In addition to the fiduciary duties owed by shareholders, fiduciary duties arise by holding a position of director or officer.

A director is required, by statute in Minnesota, to discharge the duties of the position of director in good faith, in a manner the director reasonably believes to be in the best interests of the corporation, and with the care a reasonable person would use under similar circumstances.

An officer is required, by statute in Minnesota, to discharge the duties of an officer in good faith, in a manner the officer reasonably believes to be in the best interests of the corporation, and with the care a reasonable person would use under similar circumstances.

The Basic Duties of Officers and Directors

The duties of officers and directors in closely held corporations often fall into two main categories: (1) the duty of loyalty, and (2) the duty of care. These duties are defined, somewhat broadly, under Minnesota statutes.

While there is a different Minnesota statute controlling duties of officers than the Minnesota statute controlling duties of directors, the duties of officers and directors are largely the same.

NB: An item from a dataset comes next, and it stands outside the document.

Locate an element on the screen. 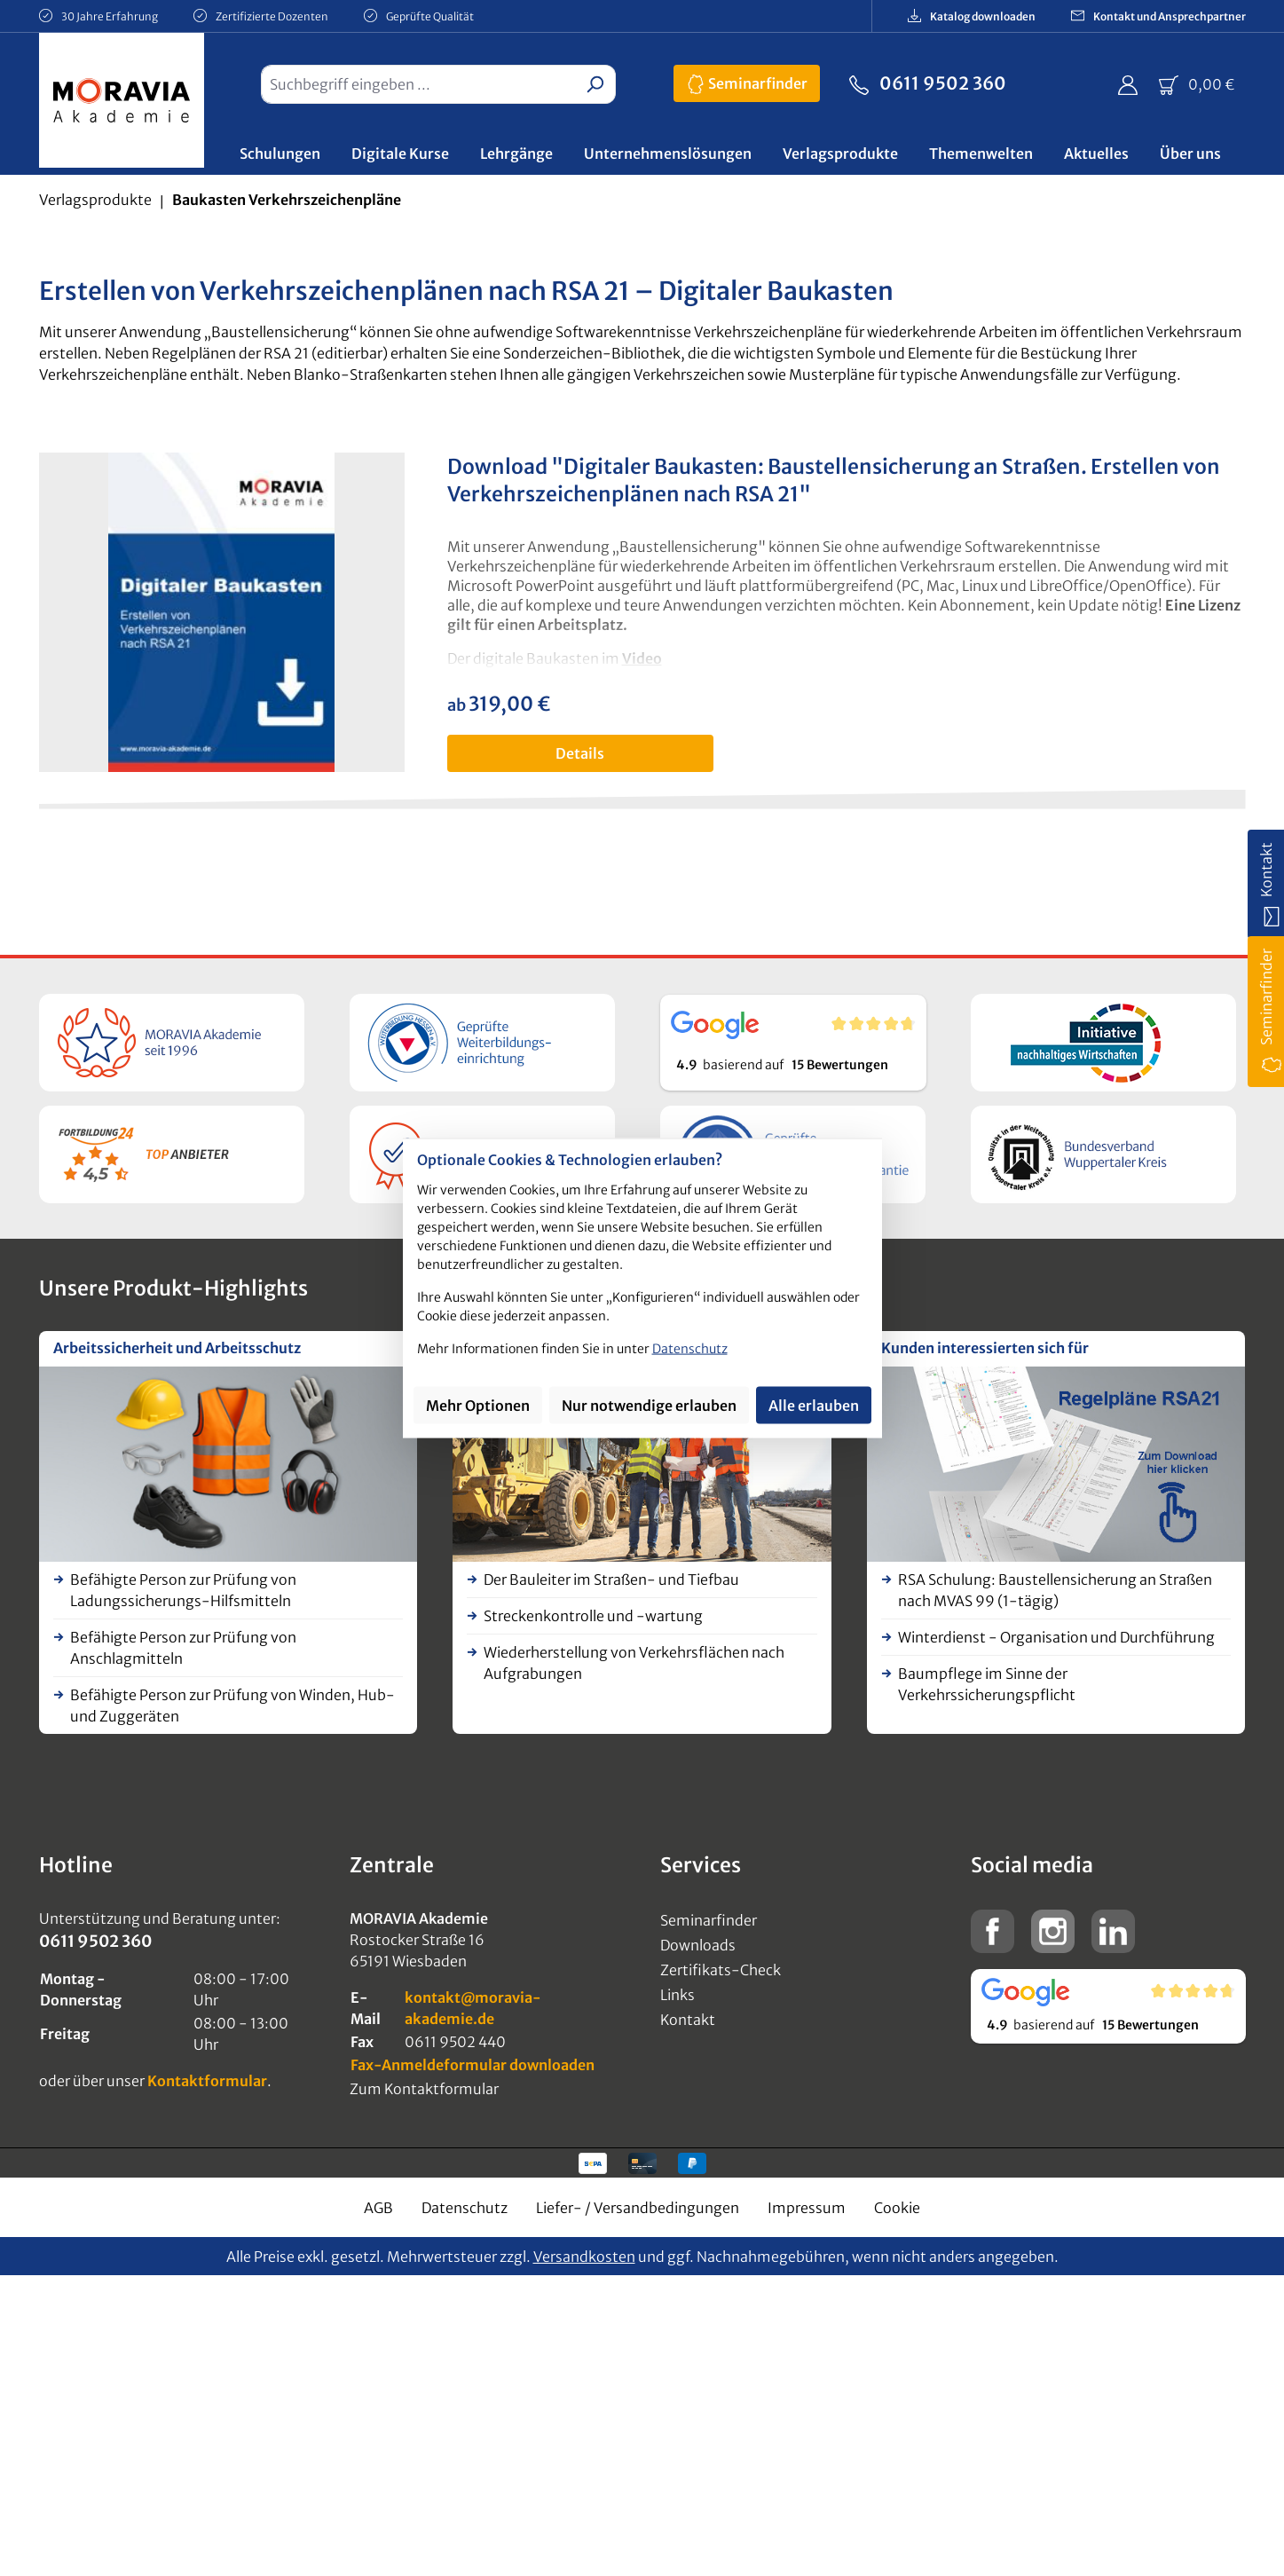 Image resolution: width=1284 pixels, height=2576 pixels. Der Bauleiter im Straßen- und Tiefbau is located at coordinates (611, 1579).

If officers and directors follow their duties they will not be liable by reason of being an officer or director.

The Duty of Loyalty

The duty of loyalty encompasses the duty of officers and directors to deal honestly with shareholders. The duty of loyalty also encompasses the duty of officers and directors to act in good faith in their roles as officers and directors. Good faith generally means honest in fact in the conduct concerned.

The fiduciary duties of officers and directors require officers and directors to make disclosures of material information. This includes disclosure of the personal material financial interests of the officers and directors in dealing with the affairs of the corporation. Encompassed in the duty of loyalty is the duty to disclose.

Violations of the duty of loyalty most often arise by self-dealing of officers and directors who are putting their own desires before the interests of the corporation or its shareholders.

The Duty of Care

The fiduciary duty of care requires officers and directors to act in the best interests of the corporation. It does not necessarily require that officers and directors’ judgments be sound.

Courts are reluctant to get involved in the business judgments of corporations’ officers and directors, but do require that they act with the intention of satisfying the goals and best interests of the corporation.